## <center> Kickstarter Crowdfunding: Predicting Funding Success Using NLP and XGBoost
## <center>  Mikhail Gorshunov
## <center> April 2022

![image.jpg](attachment:image.jpg)
Photo by Benjamin Sow on [unsplash.com](https://unsplash.com/photos/0FtWjW6-FPg)

Crowdfunding has emerged as an effective mechanism for raising capital for early-stage ventures. Enabled by peer-to-peer internet platforms that connect entrepreneurs with funders, crowdfunding allows entrepreneurs to pitch their venture ideas and draw on small contributions from many funders. Crowdfunding has gained popularity worldwide with about $200 billion in market size and is expected to surpass venture capital spending as the primary source of startup financing.

Given the growing inﬂuence of crowdfunding platforms, I examine the effectiveness of the communication that entrepreneurs use in their crowdfunding pitches to secure funding for their ventures. I use Natural Language Processing (NLP) and XGBoost machine learning model to predict funding success based on information contained in campaigns' narratives. 

Data were collected for all Kickstarter campaigns launched in the US in 2016. The campaign text descriptions were web scrapped from [kickstarter.com](https://www.kickstarter.com/). The resulting dataset amounted to 21,711 campaigns: 9,717 funded and 11,994 unfunded.

The resulting model produced a precision score for successfully funded campaigns of 0.75, which is pretty good considering that text predictors have no apriori theoretical basis. That is, among 1,951 funded campaigns, the model correctly classified 1,456 in a holdout test data set using the text data only.

In [5]:
# Importing Python libraries
import re
from sklearn.datasets import load_files
import pandas as pd
import numpy as np
import nltk
from nltk.corpus import stopwords
from nltk.stem import WordNetLemmatizer

## Importing Data
I use the load_files function from the sklearn_datasets library to import the dataset. The load_files function automatically divides the dataset into data and target sets. The load_files function loads the data from both "neg"(unfunded) and "pos"(funded) subfolders into the docs variable, while the target categories are stored in y (coded 0 and 1).

In [4]:
data = load_files(r"C:\Users\mag158\Desktop\text files", random_state=0)
docs, y = data.data, data.target
print("Samples per class: {}".format(np.bincount(y)))

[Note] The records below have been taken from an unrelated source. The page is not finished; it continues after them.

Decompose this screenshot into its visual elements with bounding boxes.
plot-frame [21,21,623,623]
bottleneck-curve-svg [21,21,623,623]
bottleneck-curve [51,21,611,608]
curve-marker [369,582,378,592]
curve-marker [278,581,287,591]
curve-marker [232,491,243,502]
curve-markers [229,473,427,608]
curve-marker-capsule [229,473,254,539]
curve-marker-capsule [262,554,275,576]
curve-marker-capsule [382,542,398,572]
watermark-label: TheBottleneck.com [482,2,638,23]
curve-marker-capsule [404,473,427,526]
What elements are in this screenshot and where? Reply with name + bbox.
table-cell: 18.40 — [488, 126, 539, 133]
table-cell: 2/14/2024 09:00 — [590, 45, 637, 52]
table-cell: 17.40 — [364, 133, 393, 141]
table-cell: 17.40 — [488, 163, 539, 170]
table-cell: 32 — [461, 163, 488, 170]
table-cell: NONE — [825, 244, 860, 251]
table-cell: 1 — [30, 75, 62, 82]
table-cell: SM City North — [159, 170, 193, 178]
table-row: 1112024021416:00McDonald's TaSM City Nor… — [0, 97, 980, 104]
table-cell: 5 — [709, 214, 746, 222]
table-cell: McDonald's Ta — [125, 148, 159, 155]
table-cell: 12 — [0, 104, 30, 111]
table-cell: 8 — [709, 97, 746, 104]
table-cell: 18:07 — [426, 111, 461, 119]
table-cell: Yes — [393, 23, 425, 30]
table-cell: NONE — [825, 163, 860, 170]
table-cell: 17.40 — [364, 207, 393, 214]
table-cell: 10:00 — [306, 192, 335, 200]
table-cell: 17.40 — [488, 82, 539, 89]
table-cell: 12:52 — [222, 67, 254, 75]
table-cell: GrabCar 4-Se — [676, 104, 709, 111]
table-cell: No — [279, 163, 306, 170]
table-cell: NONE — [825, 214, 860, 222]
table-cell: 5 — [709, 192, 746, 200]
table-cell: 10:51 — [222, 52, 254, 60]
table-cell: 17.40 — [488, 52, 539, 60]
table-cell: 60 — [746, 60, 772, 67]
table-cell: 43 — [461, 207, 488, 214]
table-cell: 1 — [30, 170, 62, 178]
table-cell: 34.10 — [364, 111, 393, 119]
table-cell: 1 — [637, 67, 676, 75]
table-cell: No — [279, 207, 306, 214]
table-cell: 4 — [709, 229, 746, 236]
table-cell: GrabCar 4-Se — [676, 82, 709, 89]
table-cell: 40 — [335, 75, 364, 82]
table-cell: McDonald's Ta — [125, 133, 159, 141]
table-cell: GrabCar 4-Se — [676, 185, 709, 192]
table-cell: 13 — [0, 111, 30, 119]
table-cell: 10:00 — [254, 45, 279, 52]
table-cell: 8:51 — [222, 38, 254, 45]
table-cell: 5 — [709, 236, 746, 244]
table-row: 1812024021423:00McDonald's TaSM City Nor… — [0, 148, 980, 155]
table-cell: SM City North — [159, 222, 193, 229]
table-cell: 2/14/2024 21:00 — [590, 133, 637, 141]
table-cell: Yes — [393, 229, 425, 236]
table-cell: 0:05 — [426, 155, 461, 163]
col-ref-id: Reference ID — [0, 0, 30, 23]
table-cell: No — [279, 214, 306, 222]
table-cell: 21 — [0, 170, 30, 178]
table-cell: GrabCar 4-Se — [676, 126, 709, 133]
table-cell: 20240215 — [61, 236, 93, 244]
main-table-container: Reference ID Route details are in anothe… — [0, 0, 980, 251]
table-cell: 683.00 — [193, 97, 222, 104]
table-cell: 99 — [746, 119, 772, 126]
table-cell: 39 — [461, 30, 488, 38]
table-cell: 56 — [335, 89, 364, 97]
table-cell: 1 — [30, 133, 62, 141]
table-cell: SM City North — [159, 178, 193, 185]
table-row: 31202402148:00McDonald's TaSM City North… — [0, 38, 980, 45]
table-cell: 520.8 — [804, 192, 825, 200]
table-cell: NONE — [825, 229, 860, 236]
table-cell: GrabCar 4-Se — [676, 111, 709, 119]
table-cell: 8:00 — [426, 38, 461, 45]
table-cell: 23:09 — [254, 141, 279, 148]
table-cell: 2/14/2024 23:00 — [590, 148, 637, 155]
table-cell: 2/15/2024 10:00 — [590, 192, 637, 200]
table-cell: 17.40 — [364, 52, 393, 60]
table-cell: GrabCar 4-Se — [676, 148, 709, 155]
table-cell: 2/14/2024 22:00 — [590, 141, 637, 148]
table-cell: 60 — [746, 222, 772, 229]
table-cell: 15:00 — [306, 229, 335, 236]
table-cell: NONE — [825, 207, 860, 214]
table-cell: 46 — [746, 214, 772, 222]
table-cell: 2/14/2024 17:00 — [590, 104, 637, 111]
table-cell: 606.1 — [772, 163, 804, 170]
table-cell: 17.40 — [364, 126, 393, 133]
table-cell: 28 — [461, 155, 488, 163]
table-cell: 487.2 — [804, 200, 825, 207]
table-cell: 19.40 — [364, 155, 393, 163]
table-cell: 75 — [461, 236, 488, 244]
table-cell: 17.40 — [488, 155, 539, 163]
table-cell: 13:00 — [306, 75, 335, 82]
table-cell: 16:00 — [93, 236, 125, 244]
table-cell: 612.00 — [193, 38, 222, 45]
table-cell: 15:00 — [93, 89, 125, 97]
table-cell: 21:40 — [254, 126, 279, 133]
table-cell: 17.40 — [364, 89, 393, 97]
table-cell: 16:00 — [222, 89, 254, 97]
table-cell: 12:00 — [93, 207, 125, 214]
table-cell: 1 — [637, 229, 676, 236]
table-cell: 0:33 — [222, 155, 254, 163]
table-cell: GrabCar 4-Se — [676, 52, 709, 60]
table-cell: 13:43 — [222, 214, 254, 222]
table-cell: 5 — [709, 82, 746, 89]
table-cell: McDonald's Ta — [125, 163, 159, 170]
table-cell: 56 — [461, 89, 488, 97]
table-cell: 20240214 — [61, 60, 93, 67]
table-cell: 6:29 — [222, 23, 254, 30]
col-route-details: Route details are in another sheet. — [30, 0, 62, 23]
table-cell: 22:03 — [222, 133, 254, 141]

Samples per class: [11994  9717]


## Text Processing
Once the dataset has been imported, the next step is to preprocess the text. Text may contain numbers, special characters, and unwanted spaces. I remove all the text's special characters, numbers, and unwanted spaces.

I use Regex Expressions from Python re library to perform different preprocessing tasks. I start by removing all non-word characters such as special characters, numbers, etc.

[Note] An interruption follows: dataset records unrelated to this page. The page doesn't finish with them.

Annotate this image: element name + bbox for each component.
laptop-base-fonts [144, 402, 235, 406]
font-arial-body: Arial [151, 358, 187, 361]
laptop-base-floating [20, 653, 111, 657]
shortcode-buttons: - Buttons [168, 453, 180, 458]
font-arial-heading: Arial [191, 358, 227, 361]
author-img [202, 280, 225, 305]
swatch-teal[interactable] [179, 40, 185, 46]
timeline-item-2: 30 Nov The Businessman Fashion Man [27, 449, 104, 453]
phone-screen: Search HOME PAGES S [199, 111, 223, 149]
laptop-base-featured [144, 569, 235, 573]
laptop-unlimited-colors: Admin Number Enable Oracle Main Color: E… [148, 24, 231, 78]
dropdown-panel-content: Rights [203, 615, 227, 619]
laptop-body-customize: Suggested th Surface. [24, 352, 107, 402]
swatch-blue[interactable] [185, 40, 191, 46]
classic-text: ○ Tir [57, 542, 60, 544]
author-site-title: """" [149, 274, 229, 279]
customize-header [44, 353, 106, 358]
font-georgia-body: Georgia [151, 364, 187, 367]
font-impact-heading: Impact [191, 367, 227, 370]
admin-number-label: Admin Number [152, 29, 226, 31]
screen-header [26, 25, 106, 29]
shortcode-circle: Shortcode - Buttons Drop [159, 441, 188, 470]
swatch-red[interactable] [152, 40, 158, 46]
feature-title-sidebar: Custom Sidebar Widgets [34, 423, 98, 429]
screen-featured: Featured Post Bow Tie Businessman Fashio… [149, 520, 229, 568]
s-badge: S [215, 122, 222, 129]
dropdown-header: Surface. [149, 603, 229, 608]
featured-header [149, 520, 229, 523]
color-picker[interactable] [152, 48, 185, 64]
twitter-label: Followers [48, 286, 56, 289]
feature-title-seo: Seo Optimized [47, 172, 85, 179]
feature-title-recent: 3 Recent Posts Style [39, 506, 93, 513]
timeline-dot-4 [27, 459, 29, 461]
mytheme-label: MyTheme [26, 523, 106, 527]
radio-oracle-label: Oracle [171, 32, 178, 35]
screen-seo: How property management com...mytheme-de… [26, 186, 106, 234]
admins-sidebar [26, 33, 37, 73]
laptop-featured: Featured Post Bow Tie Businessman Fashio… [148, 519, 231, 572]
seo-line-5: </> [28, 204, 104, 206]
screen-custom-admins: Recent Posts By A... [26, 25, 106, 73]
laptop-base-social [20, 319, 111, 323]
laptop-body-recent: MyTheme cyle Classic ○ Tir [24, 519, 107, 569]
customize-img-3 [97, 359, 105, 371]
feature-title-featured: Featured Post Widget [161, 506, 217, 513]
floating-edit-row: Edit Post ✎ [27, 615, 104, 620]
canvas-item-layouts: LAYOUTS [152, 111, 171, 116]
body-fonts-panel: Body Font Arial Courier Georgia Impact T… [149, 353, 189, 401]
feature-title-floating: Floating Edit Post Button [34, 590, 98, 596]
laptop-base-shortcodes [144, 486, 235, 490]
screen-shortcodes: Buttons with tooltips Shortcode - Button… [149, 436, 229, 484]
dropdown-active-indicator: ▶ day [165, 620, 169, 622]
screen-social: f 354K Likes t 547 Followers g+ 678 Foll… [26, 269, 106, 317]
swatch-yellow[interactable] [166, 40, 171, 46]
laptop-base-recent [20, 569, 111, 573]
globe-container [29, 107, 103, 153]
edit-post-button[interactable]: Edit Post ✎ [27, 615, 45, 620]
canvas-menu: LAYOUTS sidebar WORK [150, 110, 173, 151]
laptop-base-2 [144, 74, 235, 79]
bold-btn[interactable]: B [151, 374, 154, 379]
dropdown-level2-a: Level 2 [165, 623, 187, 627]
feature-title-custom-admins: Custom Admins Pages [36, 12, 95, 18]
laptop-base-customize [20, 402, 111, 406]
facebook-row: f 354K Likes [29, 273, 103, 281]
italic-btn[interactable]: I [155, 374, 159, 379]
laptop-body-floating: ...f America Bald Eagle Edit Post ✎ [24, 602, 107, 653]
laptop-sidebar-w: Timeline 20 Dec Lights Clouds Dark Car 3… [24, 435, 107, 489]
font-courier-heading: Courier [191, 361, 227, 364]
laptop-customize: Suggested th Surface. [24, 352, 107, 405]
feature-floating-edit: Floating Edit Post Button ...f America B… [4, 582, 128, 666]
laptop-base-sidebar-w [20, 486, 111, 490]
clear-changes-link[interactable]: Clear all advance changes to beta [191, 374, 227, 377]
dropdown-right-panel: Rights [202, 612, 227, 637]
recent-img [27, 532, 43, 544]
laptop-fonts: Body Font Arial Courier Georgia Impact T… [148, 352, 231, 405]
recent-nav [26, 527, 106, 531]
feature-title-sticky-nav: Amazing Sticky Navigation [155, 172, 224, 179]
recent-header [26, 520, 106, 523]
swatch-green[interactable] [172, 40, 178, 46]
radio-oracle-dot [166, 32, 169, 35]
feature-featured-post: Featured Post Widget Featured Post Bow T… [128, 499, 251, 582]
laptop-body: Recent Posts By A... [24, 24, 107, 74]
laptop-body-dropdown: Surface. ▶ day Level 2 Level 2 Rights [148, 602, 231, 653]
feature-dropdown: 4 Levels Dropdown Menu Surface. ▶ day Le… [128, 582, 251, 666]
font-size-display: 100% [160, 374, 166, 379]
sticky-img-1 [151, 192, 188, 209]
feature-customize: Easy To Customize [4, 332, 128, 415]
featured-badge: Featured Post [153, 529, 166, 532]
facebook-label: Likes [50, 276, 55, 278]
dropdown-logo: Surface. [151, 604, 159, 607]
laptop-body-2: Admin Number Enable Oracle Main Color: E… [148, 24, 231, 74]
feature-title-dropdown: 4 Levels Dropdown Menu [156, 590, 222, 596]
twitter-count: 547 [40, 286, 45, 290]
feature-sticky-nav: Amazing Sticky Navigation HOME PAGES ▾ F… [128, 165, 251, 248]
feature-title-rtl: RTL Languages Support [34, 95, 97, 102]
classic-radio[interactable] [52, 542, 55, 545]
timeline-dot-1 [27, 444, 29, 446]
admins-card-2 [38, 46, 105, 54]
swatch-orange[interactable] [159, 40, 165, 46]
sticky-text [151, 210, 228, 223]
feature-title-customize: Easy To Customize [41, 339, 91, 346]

I remove all the single characters. For instance, when we remove the punctuation mark from "David's" and replace it with a space, I get "David" and a single character "s," which has no meaning. To remove such single characters, I use \s+[a-zA-Z]\s+ regular expression, which substitutes all the single characters having spaces on either side with a single space.

I use the \^[a-zA-Z]\s+ regular expression to replace a single character from the beginning of the document with a single space. Replacing single characters with a single space may result in multiple spaces, which is not ideal.

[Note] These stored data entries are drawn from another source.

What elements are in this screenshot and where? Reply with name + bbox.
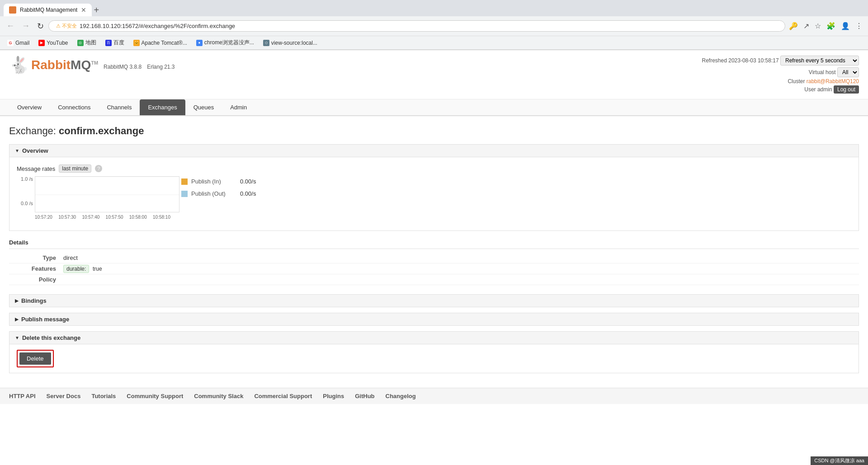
publish-message-section-header[interactable]: ▶ Publish message (9, 313, 859, 326)
details-type-label: Type (9, 254, 63, 261)
active-tab[interactable]: RabbitMQ Management ✕ (4, 4, 92, 16)
tab-queues[interactable]: Queues (185, 99, 222, 115)
new-tab-button[interactable]: + (94, 5, 99, 14)
x-label-0: 10:57:20 (35, 215, 52, 220)
help-icon[interactable]: ? (95, 165, 102, 172)
delete-arrow-icon: ▼ (15, 335, 19, 340)
reload-button[interactable]: ↻ (34, 19, 47, 33)
bookmark-chrome[interactable]: ● chrome浏览器没声... (193, 38, 258, 47)
tab-exchanges[interactable]: Exchanges (140, 99, 185, 115)
tab-favicon (9, 6, 16, 14)
x-label-4: 10:58:00 (129, 215, 147, 220)
page-title-name: confirm.exchange (59, 125, 144, 136)
nav-actions: 🔑 ↗ ☆ 🧩 👤 ⋮ (787, 20, 864, 32)
vhost-select[interactable]: All (837, 67, 859, 77)
bookmark-youtube[interactable]: ▶ YouTube (35, 39, 71, 47)
feature-durable-badge: durable: (63, 265, 89, 273)
chart-area: 1.0 /s 0.0 /s (17, 176, 851, 220)
footer-plugins[interactable]: Plugins (323, 393, 344, 399)
chart-y-min: 0.0 /s (17, 201, 33, 206)
refreshed-label: Refreshed (702, 57, 727, 64)
profile-icon[interactable]: 👤 (839, 20, 852, 32)
logo-text: RabbitMQTM (31, 58, 98, 72)
footer-server-docs[interactable]: Server Docs (47, 393, 81, 399)
menu-icon[interactable]: ⋮ (854, 20, 864, 32)
bookmark-ditu[interactable]: ◎ 地图 (74, 38, 100, 47)
bookmark-viewsource[interactable]: ◇ view-source:local... (259, 39, 321, 47)
version-info: RabbitMQ 3.8.8 Erlang 21.3 (104, 64, 175, 70)
bindings-label: Bindings (21, 297, 47, 304)
logo-rabbit-part: Rabbit (31, 58, 71, 72)
feature-durable-value: true (93, 266, 102, 272)
logout-button[interactable]: Log out (834, 85, 859, 94)
vhost-row: Virtual host All (702, 67, 859, 77)
x-label-3: 10:57:50 (106, 215, 123, 220)
cluster-name: rabbit@RabbitMQ120 (807, 78, 859, 85)
legend-publish-in-value: 0.00/s (240, 178, 256, 185)
legend-publish-in: Publish (In) 0.00/s (181, 178, 256, 185)
bookmark-youtube-label: YouTube (47, 40, 68, 46)
address-bar[interactable]: ⚠ 不安全 192.168.10.120:15672/#/exchanges/%… (48, 20, 785, 32)
logo-rabbit-icon: 🐇 (9, 56, 29, 75)
bookmark-tomcat[interactable]: 🐱 Apache Tomcat®... (130, 39, 191, 47)
forward-button[interactable]: → (19, 19, 33, 33)
rabbitmq-app: 🐇 RabbitMQTM RabbitMQ 3.8.8 Erlang 21.3 … (0, 50, 868, 465)
share-icon[interactable]: ↗ (802, 20, 811, 32)
footer-http-api[interactable]: HTTP API (9, 393, 36, 399)
x-label-5: 10:58:10 (153, 215, 170, 220)
delete-section-body: Delete (9, 344, 859, 373)
extension-icon[interactable]: 🧩 (825, 20, 837, 32)
details-row-policy: Policy (9, 274, 859, 285)
tab-connections[interactable]: Connections (50, 99, 99, 115)
details-label: Details (9, 239, 28, 246)
publish-message-section: ▶ Publish message (9, 313, 859, 326)
app-footer: HTTP API Server Docs Tutorials Community… (0, 388, 868, 404)
footer-commercial-support[interactable]: Commercial Support (254, 393, 312, 399)
page-title: Exchange: confirm.exchange (9, 125, 859, 137)
details-section-header[interactable]: Details (9, 236, 859, 249)
chart-y-labels: 1.0 /s 0.0 /s (17, 176, 35, 206)
footer-community-slack[interactable]: Community Slack (194, 393, 243, 399)
legend-publish-out-value: 0.00/s (240, 190, 256, 197)
bookmark-gmail[interactable]: G Gmail (4, 39, 33, 47)
page-content: Exchange: confirm.exchange ▼ Overview Me… (0, 116, 868, 388)
back-button[interactable]: ← (4, 19, 17, 33)
youtube-icon: ▶ (38, 40, 45, 46)
bookmark-baidu[interactable]: 百 百度 (102, 38, 128, 47)
overview-section-header[interactable]: ▼ Overview (9, 144, 859, 157)
message-rates: Message rates last minute ? 1.0 /s 0.0 /… (17, 164, 851, 220)
tab-close-icon[interactable]: ✕ (81, 6, 86, 14)
delete-button[interactable]: Delete (19, 352, 51, 365)
logo-mq-part: MQ (71, 58, 91, 72)
vhost-label: Virtual host (809, 69, 836, 75)
bottom-bar: CSDN @清风微凉 aaa (811, 456, 868, 465)
tab-overview[interactable]: Overview (9, 99, 50, 115)
baidu-icon: 百 (105, 40, 112, 46)
bookmark-ditu-label: 地图 (85, 39, 96, 47)
bookmark-icon[interactable]: ☆ (813, 20, 823, 32)
refresh-select[interactable]: Refresh every 5 seconds Refresh every 10… (780, 56, 859, 66)
legend-publish-out-color (181, 191, 188, 197)
footer-community-support[interactable]: Community Support (127, 393, 183, 399)
chart-svg-wrapper (35, 176, 170, 214)
bindings-section-header[interactable]: ▶ Bindings (9, 294, 859, 307)
delete-btn-wrapper: Delete (17, 350, 54, 367)
delete-exchange-section: ▼ Delete this exchange Delete (9, 331, 859, 373)
footer-changelog[interactable]: Changelog (386, 393, 416, 399)
bindings-section: ▶ Bindings (9, 294, 859, 307)
x-label-2: 10:57:40 (82, 215, 99, 220)
details-features-value: durable: true (63, 265, 859, 272)
bookmark-viewsource-label: view-source:local... (271, 40, 317, 46)
tab-admin[interactable]: Admin (222, 99, 255, 115)
details-section: Details Type direct Features durable: tr… (9, 236, 859, 289)
nav-tabs: Overview Connections Channels Exchanges … (0, 99, 868, 116)
key-icon[interactable]: 🔑 (787, 20, 800, 32)
user-row: User admin Log out (702, 85, 859, 94)
tab-channels[interactable]: Channels (99, 99, 140, 115)
delete-section-header[interactable]: ▼ Delete this exchange (9, 331, 859, 344)
legend-publish-in-color (181, 178, 188, 185)
tomcat-icon: 🐱 (133, 40, 140, 46)
footer-github[interactable]: GitHub (355, 393, 374, 399)
overview-arrow-icon: ▼ (15, 148, 19, 153)
footer-tutorials[interactable]: Tutorials (91, 393, 116, 399)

I again use the regular expression \s+ to replace one or more spaces with a single space. The alphabet letter "b" is appended before every string when you have a dataset in bytes format. The regex ^b\s+ removes "b" from the start of a string. The next step is to convert the data to lower case so that the same words but have different cases can be treated equally.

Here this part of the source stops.